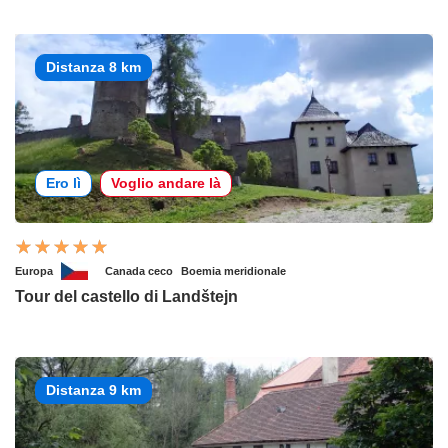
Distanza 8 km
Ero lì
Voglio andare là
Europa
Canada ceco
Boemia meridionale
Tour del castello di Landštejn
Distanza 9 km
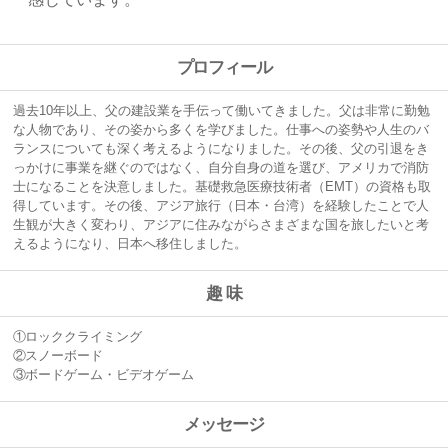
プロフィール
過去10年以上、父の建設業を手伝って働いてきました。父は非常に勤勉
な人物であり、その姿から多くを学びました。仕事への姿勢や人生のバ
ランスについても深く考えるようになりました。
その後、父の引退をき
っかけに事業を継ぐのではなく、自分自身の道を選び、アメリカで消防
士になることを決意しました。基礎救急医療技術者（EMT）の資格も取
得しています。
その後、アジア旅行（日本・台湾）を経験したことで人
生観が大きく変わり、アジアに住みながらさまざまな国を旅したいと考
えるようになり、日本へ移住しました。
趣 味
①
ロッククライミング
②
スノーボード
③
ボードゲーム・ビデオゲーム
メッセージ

Work to complete: Repeat the data exactly, excluding the pictures.

Reply to the task:
Distanza 8 km
Ero lì
Voglio andare là
Europa
Canada ceco
Boemia meridionale
Tour del castello di Landštejn
Distanza 9 km
プロフィール
過去10年以上、父の建設業を手伝って働いてきました。父は非常に勤勉
な人物であり、その姿から多くを学びました。仕事への姿勢や人生のバ
ランスについても深く考えるようになりました。
その後、父の引退をき
っかけに事業を継ぐのではなく、自分自身の道を選び、アメリカで消防
士になることを決意しました。基礎救急医療技術者（EMT）の資格も取
得しています。
その後、アジア旅行（日本・台湾）を経験したことで人
生観が大きく変わり、アジアに住みながらさまざまな国を旅したいと考
えるようになり、日本へ移住しました。
趣 味
①
ロッククライミング
②
スノーボード
③
ボードゲーム・ビデオゲーム
メッセージ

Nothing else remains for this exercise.